— Task directions —
Quote the entries below from the line with "MAIS Lancar Kalkulator F" through the line with "ölüme bile neden olabilir. HMF değerleri", both ends included, and only those lines.

Transcribed page contents:

• • • • •

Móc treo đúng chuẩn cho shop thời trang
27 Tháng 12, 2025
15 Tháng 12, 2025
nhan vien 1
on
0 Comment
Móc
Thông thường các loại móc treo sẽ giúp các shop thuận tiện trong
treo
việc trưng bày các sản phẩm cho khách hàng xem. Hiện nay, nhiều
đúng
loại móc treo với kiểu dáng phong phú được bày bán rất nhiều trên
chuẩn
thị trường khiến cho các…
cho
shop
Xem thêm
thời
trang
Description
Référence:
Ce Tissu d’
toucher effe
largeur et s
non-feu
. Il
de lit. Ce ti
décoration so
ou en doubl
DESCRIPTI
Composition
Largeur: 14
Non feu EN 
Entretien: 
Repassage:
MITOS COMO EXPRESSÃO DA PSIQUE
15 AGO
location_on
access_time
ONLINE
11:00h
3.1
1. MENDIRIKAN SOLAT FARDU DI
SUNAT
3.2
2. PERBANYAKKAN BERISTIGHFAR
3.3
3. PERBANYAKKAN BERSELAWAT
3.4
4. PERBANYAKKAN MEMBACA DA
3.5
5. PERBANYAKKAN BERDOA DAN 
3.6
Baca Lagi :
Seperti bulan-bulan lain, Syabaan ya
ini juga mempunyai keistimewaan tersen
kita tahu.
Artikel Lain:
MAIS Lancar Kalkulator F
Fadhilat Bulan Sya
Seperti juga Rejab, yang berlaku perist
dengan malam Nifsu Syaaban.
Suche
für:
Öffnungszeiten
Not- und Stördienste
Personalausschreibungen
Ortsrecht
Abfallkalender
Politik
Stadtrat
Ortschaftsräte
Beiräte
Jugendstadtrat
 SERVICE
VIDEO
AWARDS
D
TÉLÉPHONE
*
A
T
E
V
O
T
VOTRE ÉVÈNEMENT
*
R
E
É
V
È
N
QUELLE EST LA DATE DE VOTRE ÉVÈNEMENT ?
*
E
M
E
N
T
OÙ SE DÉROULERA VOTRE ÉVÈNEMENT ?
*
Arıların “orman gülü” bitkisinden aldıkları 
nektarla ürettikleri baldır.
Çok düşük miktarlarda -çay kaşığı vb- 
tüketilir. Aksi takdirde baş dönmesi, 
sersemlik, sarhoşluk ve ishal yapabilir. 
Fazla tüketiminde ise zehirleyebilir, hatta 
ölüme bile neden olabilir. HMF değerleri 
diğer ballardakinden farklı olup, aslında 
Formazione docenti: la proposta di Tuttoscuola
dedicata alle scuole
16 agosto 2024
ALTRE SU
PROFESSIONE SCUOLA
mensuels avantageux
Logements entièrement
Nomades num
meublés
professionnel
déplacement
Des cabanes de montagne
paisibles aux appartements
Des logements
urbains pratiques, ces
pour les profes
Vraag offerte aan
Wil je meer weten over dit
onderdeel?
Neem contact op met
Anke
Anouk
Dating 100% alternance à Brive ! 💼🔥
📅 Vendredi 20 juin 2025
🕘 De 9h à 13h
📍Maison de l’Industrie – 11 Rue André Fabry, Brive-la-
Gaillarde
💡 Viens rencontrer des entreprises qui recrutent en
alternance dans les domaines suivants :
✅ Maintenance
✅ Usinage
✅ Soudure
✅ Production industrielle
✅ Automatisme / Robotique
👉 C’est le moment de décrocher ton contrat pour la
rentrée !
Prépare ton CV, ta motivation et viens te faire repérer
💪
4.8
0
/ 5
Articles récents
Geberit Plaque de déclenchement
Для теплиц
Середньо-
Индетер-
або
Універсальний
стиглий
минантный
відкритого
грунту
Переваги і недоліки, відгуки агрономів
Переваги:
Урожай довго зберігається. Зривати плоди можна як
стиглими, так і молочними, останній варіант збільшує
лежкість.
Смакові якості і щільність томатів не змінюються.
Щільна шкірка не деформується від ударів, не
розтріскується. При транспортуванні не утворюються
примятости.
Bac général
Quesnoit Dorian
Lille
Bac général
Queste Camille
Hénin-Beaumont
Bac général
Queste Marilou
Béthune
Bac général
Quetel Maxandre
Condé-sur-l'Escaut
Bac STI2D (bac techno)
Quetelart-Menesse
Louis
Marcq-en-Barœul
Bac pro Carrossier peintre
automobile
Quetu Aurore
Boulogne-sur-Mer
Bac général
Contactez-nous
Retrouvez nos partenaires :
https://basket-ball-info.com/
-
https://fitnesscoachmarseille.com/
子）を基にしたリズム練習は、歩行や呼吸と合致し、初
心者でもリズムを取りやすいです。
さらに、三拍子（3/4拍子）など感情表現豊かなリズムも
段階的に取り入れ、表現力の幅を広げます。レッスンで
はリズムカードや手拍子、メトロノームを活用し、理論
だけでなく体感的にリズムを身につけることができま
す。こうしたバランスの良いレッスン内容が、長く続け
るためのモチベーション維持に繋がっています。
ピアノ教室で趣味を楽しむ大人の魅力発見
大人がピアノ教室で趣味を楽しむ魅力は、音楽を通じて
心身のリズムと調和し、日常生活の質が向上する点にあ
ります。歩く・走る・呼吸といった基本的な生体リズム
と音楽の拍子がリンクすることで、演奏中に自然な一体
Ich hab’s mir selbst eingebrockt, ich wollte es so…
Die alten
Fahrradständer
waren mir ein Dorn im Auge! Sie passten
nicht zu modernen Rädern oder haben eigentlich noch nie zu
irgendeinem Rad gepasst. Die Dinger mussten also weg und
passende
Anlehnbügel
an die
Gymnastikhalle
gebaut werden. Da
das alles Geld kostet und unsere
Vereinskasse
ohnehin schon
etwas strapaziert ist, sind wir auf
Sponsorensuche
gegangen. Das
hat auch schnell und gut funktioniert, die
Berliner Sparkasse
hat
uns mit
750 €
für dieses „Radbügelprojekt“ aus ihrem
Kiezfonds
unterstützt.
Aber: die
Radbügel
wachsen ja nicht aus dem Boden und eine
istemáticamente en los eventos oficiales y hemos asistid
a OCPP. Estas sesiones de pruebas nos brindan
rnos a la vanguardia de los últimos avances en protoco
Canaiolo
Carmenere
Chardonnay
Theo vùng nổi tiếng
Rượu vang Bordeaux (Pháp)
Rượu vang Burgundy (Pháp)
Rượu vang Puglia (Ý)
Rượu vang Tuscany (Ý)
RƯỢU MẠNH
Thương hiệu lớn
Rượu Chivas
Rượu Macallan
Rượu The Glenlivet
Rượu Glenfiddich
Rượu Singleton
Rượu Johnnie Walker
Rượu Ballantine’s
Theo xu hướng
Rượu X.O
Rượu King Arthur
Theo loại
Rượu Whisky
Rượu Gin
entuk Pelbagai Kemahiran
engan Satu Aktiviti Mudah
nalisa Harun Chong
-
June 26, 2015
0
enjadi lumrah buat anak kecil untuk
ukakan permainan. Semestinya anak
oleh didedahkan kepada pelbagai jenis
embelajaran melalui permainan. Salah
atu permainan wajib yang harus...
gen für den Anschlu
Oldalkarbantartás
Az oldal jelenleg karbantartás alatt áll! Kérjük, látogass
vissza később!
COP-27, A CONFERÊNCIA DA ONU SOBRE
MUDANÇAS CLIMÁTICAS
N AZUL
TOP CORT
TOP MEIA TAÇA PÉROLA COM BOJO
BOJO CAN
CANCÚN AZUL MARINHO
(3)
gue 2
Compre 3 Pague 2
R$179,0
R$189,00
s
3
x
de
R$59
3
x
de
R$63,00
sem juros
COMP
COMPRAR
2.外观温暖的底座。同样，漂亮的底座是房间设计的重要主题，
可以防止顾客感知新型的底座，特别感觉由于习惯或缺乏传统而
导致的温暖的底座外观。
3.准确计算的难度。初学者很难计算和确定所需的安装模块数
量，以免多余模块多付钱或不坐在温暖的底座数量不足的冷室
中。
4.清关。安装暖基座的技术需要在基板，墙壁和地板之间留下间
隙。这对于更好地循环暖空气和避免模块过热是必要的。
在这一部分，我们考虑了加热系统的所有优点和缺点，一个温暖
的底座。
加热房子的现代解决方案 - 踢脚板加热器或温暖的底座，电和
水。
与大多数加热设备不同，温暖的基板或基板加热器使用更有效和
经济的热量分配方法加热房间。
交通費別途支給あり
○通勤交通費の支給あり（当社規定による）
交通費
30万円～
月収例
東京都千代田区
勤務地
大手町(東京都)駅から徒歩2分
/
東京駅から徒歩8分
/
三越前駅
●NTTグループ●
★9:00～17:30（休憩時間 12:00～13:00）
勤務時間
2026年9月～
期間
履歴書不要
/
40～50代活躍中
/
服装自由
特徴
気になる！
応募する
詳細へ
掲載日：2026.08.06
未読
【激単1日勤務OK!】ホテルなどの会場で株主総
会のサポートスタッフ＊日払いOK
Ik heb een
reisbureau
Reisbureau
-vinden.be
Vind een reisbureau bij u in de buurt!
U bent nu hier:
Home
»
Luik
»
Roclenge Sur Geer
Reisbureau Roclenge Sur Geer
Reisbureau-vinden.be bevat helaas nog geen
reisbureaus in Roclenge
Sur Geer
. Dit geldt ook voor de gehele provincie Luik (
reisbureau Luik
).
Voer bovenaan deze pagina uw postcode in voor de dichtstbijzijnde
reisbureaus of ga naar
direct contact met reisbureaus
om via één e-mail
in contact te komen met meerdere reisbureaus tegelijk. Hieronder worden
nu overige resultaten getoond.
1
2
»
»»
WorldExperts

• • • • •

— Answer to the problem —
MAIS Lancar Kalkulator F
Fadhilat Bulan Sya
Seperti juga Rejab, yang berlaku perist
dengan malam Nifsu Syaaban.
Suche
für:
Öffnungszeiten
Not- und Stördienste
Personalausschreibungen
Ortsrecht
Abfallkalender
Politik
Stadtrat
Ortschaftsräte
Beiräte
Jugendstadtrat
 SERVICE
VIDEO
AWARDS
D
TÉLÉPHONE
*
A
T
E
V
O
T
VOTRE ÉVÈNEMENT
*
R
E
É
V
È
N
QUELLE EST LA DATE DE VOTRE ÉVÈNEMENT ?
*
E
M
E
N
T
OÙ SE DÉROULERA VOTRE ÉVÈNEMENT ?
*
Arıların “orman gülü” bitkisinden aldıkları 
nektarla ürettikleri baldır.
Çok düşük miktarlarda -çay kaşığı vb- 
tüketilir. Aksi takdirde baş dönmesi, 
sersemlik, sarhoşluk ve ishal yapabilir. 
Fazla tüketiminde ise zehirleyebilir, hatta 
ölüme bile neden olabilir. HMF değerleri 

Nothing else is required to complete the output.